Introduction to Numerical Python

What is “Numerical Python”?

A collection of many libraries to make numerical computation easier.
- NumPy: $N$-dimensional arrays, fast linear algebra
- SciPy: Optimization, interpolation, statistics, special functions, …
- SymPy: Symbolic computation
- MatPlotLib: Data visualization, plotting
- Pandas: Data analysis
Various others: TensorFlow, PyTorch for Machine Learning, …

Why NumPy?

Python Sucks
- Python is slow (interpreted, dynamically typed).
- Parallelization limited by the Global Interpreter Lock
Long live Python
- Use multiprocessing / memhive to sidestep the Global Interpreter Lock
- Use fast optimized libraries to do the bulk of the work. (NumPy, etc)
- Python provides an easy to learn/use interface.

Numpy Fundamentals

Python list: One dimensional, can expand / grow.
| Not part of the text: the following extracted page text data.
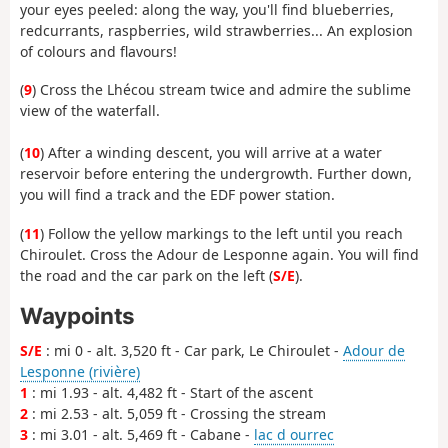
your eyes peeled: along the way, you'll find blueberries,
redcurrants, raspberries, wild strawberries... An explosion
of colours and flavours!
(
9
) Cross the Lhécou stream twice and admire the sublime
view of the waterfall.
(
10
) After a winding descent, you will arrive at a water
reservoir before entering the undergrowth. Further down,
you will find a track and the EDF power station.
(
11
) Follow the yellow markings to the left until you reach
Chiroulet. Cross the Adour de Lesponne again. You will find
the road and the car park on the left (
S/E
).
Waypoints
S/E
: mi 0 - alt. 3,520 ft - Car park, Le Chiroulet -
Adour de
Lesponne (rivière)
1
: mi 1.93 - alt. 4,482 ft - Start of the ascent
2
: mi 2.53 - alt. 5,059 ft - Crossing the stream
3
: mi 3.01 - alt. 5,469 ft - Cabane -
lac d ourrec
NumPy array (aka ndarray): Fixed size; multiple dimensions.

>>> a = np.array( [ [1,2,3], [4,5,6] ] )
>>> a
array([[1, 2, 3],
       [4, 5, 6]])
>>> a.shape
(2, 3)
>>> a[1,2]
np.int64(6)

Array operations: Operators act on arrays element-wise:

>>> a ** 2
array([[ 1,  4,  9],
       [16, 25, 36]])
>>> a + 1
array([[2, 3, 4],
       [5, 6, 7]])

Slicing / iterating

Slicing works as expected

a[1, :] # [4, 5, 6] (second row)
a[:, 0] # [1, 4] (first column)
a[1]    # Equivalent to a[1, :]

Use a[..., m:n:s, ...] in any position
- Extracts every $s^\text{th}$ element from m (inclusive) to n (exclusive).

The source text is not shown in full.